Science cannot explain this contradiction in man. It reckons only with his greatness and not with his misery, or only with his misery and not with his greatness. It exalts him too high, or it depresses him too far, for science does not know of his Divine origin, nor of his profound fall. But the Scriptures know of both, and they shed their light over man and over mankind; and the contradictions are reconciled, the mists are cleared, and the hidden things are revealed. Man is an enigma whose solution can he found only in God.

Herman Bavinck, 'Our Reasonable Faith', Baker Book House. 1956. Pages 22-23.
HT:  IIIM Ministries

Tuesday, 8 November 2011

The human heart: an infinite and terrifying abyss



I mentioned sometime on Sunday Pascal's famous dictum, that there was a God-shaped void or hole in every human heart.  Here's the full quotation, updated for modern minds...

"
What else does this craving and this helplessness proclaim but that there was once in man a true happiness, of which all that now remains is the empty print and trace? This, he tries in vain, to fill with everything around him, seeking in things that are not there the help he cannot find in those that are, though none can help, since this infinite abyss can be filled only with an infinite and immutable object; in other words by God himself."
Blaise Pascal (1623 - 1662) Pensees 10.148

Thursday, 3 November 2011

The Church: the bastion of rationality in a world of unreason?

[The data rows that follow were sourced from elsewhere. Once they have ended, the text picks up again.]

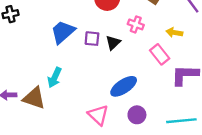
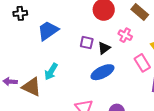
blue trapezoid: (63, 32) -> (48, 31), moved
blue ellipse: (124, 86) -> (102, 72), moved

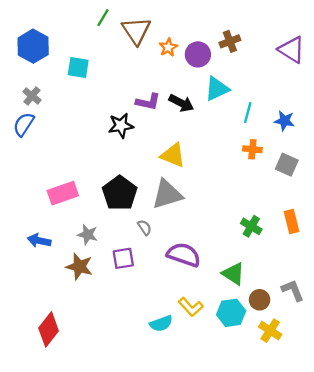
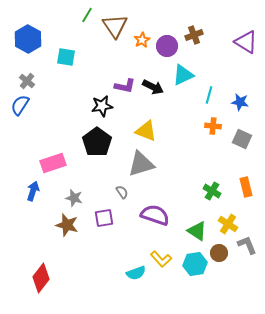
black pentagon: (120, 193) -> (97, 142), moved
blue arrow: (39, 241) -> (33, 191), moved, turned 96
yellow cross: (270, 331) -> (228, 224), moved

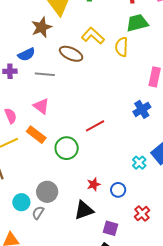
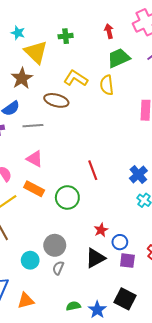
blue cross: (142, 109) -> (138, 175), moved
red line: (95, 126) -> (93, 170), turned -72
blue circle: (118, 190) -> (120, 242), moved
gray semicircle: (38, 213) -> (58, 268), moved
purple square: (111, 228) -> (127, 261), moved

I've been really enjoying Lesslie Newbigin's Foolishness to the Greeks.  It's not an easy read, but well worth the effort.  Here's Newbigin's clarion call to the church (now from over 25 years ago, but quite prophetic) to 'think' in order to missionally and effectively engage with a post-Enlightenment Western culture.
"When the ultimate explanation of things is found in the creating, sustaining, judging, and redeeming work of a personal God, then science can be the servant of humanity, not its master.  It is only this testimony that can save our culture from dissolving into the irrational fanaticism that is the child of total skepticism.  It will perhaps be the greatest task of the church in the twenty-first century to be the bastion of rationality in a world of unreason.  But for that, Christians will have to learn that conversion is a matter not only of the heart and will but also of the mind."